▼▼▼

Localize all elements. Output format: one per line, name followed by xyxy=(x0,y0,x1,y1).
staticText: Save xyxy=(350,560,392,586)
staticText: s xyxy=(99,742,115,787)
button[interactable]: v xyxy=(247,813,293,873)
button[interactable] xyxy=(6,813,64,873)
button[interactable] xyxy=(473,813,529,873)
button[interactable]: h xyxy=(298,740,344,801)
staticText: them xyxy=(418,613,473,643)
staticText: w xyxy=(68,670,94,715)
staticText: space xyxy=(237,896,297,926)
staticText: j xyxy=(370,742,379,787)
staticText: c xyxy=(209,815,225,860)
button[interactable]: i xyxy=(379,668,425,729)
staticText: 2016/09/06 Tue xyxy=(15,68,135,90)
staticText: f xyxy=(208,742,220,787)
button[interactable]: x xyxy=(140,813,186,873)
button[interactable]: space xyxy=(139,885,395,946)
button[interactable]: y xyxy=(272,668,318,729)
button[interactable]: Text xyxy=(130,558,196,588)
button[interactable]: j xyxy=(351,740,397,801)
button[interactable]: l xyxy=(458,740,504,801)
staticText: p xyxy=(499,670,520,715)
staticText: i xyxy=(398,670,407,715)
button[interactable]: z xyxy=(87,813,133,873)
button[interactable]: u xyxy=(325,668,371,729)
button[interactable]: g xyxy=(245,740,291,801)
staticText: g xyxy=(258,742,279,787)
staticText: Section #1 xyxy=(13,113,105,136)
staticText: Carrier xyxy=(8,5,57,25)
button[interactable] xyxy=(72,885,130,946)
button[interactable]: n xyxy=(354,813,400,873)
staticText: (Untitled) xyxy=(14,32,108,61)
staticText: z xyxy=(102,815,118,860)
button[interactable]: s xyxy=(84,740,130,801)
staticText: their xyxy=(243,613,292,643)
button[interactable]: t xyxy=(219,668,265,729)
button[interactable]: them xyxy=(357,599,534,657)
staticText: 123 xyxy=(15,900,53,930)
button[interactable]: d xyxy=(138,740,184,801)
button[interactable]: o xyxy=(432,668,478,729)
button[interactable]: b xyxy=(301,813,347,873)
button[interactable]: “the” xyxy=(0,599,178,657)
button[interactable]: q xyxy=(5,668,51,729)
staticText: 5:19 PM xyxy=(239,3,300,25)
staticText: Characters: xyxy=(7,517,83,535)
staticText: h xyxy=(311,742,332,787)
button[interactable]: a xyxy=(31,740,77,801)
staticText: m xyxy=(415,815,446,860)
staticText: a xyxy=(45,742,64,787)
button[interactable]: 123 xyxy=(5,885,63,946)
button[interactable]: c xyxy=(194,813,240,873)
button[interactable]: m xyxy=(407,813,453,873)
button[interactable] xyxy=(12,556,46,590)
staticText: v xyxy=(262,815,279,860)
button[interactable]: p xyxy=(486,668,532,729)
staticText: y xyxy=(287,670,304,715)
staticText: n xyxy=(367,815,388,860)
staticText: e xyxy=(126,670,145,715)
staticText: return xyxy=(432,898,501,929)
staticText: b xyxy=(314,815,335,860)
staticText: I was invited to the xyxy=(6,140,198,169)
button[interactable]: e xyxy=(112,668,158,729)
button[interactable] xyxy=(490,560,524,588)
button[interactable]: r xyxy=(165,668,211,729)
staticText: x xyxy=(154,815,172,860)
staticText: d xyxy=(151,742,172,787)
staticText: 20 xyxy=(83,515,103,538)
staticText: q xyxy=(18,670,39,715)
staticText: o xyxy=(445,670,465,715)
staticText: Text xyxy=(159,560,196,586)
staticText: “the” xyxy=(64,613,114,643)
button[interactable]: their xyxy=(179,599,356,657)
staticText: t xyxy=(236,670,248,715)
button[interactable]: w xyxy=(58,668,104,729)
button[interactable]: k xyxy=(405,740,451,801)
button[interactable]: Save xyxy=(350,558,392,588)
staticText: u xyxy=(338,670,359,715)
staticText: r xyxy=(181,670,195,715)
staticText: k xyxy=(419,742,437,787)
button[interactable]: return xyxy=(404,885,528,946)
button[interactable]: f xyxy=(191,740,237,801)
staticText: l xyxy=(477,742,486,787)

▲▲▲

AIM OF THE TASK -
Set the listing above down once more in full, exactly as it is.

WRITTEN ANSWER -
Localize all elements. Output format: one per line, name followed by xyxy=(x0,y0,x1,y1).
staticText: Save xyxy=(350,560,392,586)
staticText: s xyxy=(99,742,115,787)
button[interactable]: v xyxy=(247,813,293,873)
button[interactable] xyxy=(6,813,64,873)
button[interactable] xyxy=(473,813,529,873)
button[interactable]: h xyxy=(298,740,344,801)
staticText: them xyxy=(418,613,473,643)
staticText: w xyxy=(68,670,94,715)
staticText: space xyxy=(237,896,297,926)
staticText: j xyxy=(370,742,379,787)
staticText: c xyxy=(209,815,225,860)
button[interactable]: i xyxy=(379,668,425,729)
staticText: 2016/09/06 Tue xyxy=(15,68,135,90)
staticText: f xyxy=(208,742,220,787)
button[interactable]: x xyxy=(140,813,186,873)
button[interactable]: space xyxy=(139,885,395,946)
button[interactable]: y xyxy=(272,668,318,729)
button[interactable]: Text xyxy=(130,558,196,588)
button[interactable]: j xyxy=(351,740,397,801)
button[interactable]: l xyxy=(458,740,504,801)
staticText: p xyxy=(499,670,520,715)
staticText: i xyxy=(398,670,407,715)
button[interactable]: z xyxy=(87,813,133,873)
button[interactable]: u xyxy=(325,668,371,729)
button[interactable]: g xyxy=(245,740,291,801)
staticText: g xyxy=(258,742,279,787)
staticText: Section #1 xyxy=(13,113,105,136)
staticText: Carrier xyxy=(8,5,57,25)
button[interactable] xyxy=(72,885,130,946)
button[interactable]: n xyxy=(354,813,400,873)
staticText: (Untitled) xyxy=(14,32,108,61)
staticText: z xyxy=(102,815,118,860)
button[interactable]: s xyxy=(84,740,130,801)
staticText: their xyxy=(243,613,292,643)
button[interactable]: t xyxy=(219,668,265,729)
button[interactable]: them xyxy=(357,599,534,657)
staticText: 123 xyxy=(15,900,53,930)
button[interactable]: d xyxy=(138,740,184,801)
button[interactable]: o xyxy=(432,668,478,729)
button[interactable]: b xyxy=(301,813,347,873)
button[interactable]: “the” xyxy=(0,599,178,657)
button[interactable]: q xyxy=(5,668,51,729)
staticText: 5:19 PM xyxy=(239,3,300,25)
staticText: Characters: xyxy=(7,517,83,535)
staticText: h xyxy=(311,742,332,787)
button[interactable]: a xyxy=(31,740,77,801)
staticText: m xyxy=(415,815,446,860)
staticText: a xyxy=(45,742,64,787)
button[interactable]: 123 xyxy=(5,885,63,946)
button[interactable]: c xyxy=(194,813,240,873)
button[interactable]: m xyxy=(407,813,453,873)
button[interactable] xyxy=(12,556,46,590)
staticText: v xyxy=(262,815,279,860)
button[interactable]: p xyxy=(486,668,532,729)
staticText: y xyxy=(287,670,304,715)
staticText: n xyxy=(367,815,388,860)
staticText: e xyxy=(126,670,145,715)
staticText: return xyxy=(432,898,501,929)
staticText: b xyxy=(314,815,335,860)
staticText: I was invited to the xyxy=(6,140,198,169)
button[interactable]: e xyxy=(112,668,158,729)
button[interactable] xyxy=(490,560,524,588)
button[interactable]: r xyxy=(165,668,211,729)
staticText: x xyxy=(154,815,172,860)
staticText: d xyxy=(151,742,172,787)
staticText: 20 xyxy=(83,515,103,538)
staticText: q xyxy=(18,670,39,715)
staticText: o xyxy=(445,670,465,715)
staticText: Text xyxy=(159,560,196,586)
staticText: “the” xyxy=(64,613,114,643)
button[interactable]: their xyxy=(179,599,356,657)
staticText: t xyxy=(236,670,248,715)
button[interactable]: w xyxy=(58,668,104,729)
button[interactable]: k xyxy=(405,740,451,801)
button[interactable]: Save xyxy=(350,558,392,588)
staticText: u xyxy=(338,670,359,715)
staticText: r xyxy=(181,670,195,715)
staticText: k xyxy=(419,742,437,787)
button[interactable]: return xyxy=(404,885,528,946)
button[interactable]: f xyxy=(191,740,237,801)
staticText: l xyxy=(477,742,486,787)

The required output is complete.